Peki bu fona para aktaran ülkeler kimler? 27 üye ülke. Ancak her ülkenin bütçesinden ayıracağı kaynak aynı değil. Örneğin, Almanya 120 milyar Euro ile en fazla kaynağı aktaracak ülke. Fransa ise 90 milyar euro ile ikinci en fazla katkı yapacak ülke. Sonra sırasıyla 80 milyar euro ile İtalya ve 50 milyar Euro ile İspanya geliyor. Görüldüğü gibi bütçenin neredeyse yarısı Almanya ve Fransa'nın üzerinde.

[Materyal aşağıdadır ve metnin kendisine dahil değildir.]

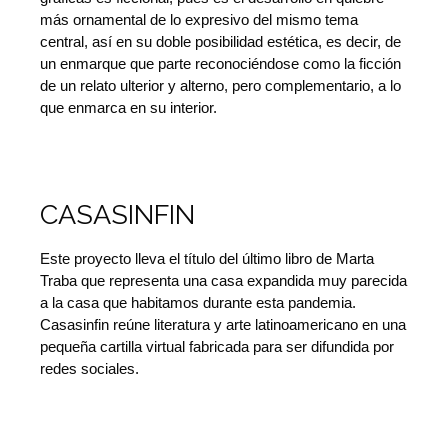
más ornamental de lo expresivo del mismo tema
central, así en su doble posibilidad estética, es decir, de
un enmarque que parte reconociéndose como la ficción
de un relato ulterior y alterno, pero complementario, a lo
que enmarca en su interior.
CASASINFIN
Este proyecto lleva el título del último libro de Marta
Traba que representa una casa expandida muy parecida
a la casa que habitamos durante esta pandemia.
Casasinfin reúne literatura y arte latinoamericano en una
pequeña cartilla virtual fabricada para ser difundida por
redes sociales.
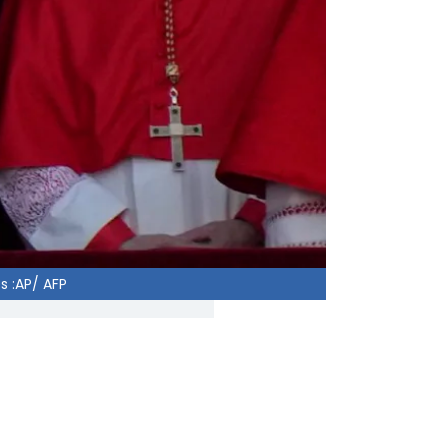
 :AP/ AFP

Zaten bu yazının konusu ve sorunun da kaynağı orada başlıyor. Almanya'da Angela Merkel'in aldığı son seçim sonuçları, lideri olduğu Hristiyan Demokrat Parti için tam bir şok. 50 yılı aşkın süredir Hristiyan Demokratların yönettiği Baden- Württemberg eyaletinde % 39 oy oranına düştüler ve Yeşiller Partisi Sosyal Demokratlar ile bir koalisyon kurarak eyalette kendilerinden bir başbakan çıkartabilir. Burada ilginç olan ülkenin güneyindeki Baden Württemberg eyaleti Almanya'da işsizliğin en düşük ve büyüme oranının en yüksek olduğu eyaletlerinden. Euro bölgesindeki kriz durumundan en az etkilenen Almanya'da hem de en müreffeh eyaletinden seçmenin Merkel'e bu yenilgiyi tattırması 2013 seçimlerinde Merkel'in iktidarı kaybedebileceği şeklinde yorumlanıyor. Bu seçim şokuna sebep olarak da Merkel'in nükleer enerjiye verdiği destek ve Almanya'nın özellikle Yunanistan'a geçen sene verdiği mali yardım öne çıkıyor.
Fransa'da da Sarkozy benzer bir şoku haftasonu yaşadı. Ülkede ikinci turu yapılan kanton seçimlerinde ilk turda olduğu gibi Nicolas Sarkozy'nin Halk Hareketi Birliği (UMP) partisi % 20 ile ana muhaleffeteki Sosyalistlerin %35'lik oy oranının oldukça altında kaldı. Sarkozy'nin de 2012'de yapılacak seçimlerde şansının oldukça azaldığı artık çokça konuşuluyor.
Şimdi olayın piyasalar boyutuna bakalım. 2012-13 sonrasında özellikle Almanya ve Fransa'da oluşabilecek olan bir iktidar değişikliği ve Yeşiller, Sosyalist Parti gibi alternatiflerin iktidara gelmesi halinde piyasalarla hükümetlerin arası daha da açılacaktır kanaatindeyim. Daha önce üye ülkelerin kurtarılması konusunda yaşanan tartışmaları hatırlarsak, bu konularda çok daha sert çizgileri olan yukarıda saydığımız partilerin alacağı kararlar Euro'nun kaderini belirleyecek.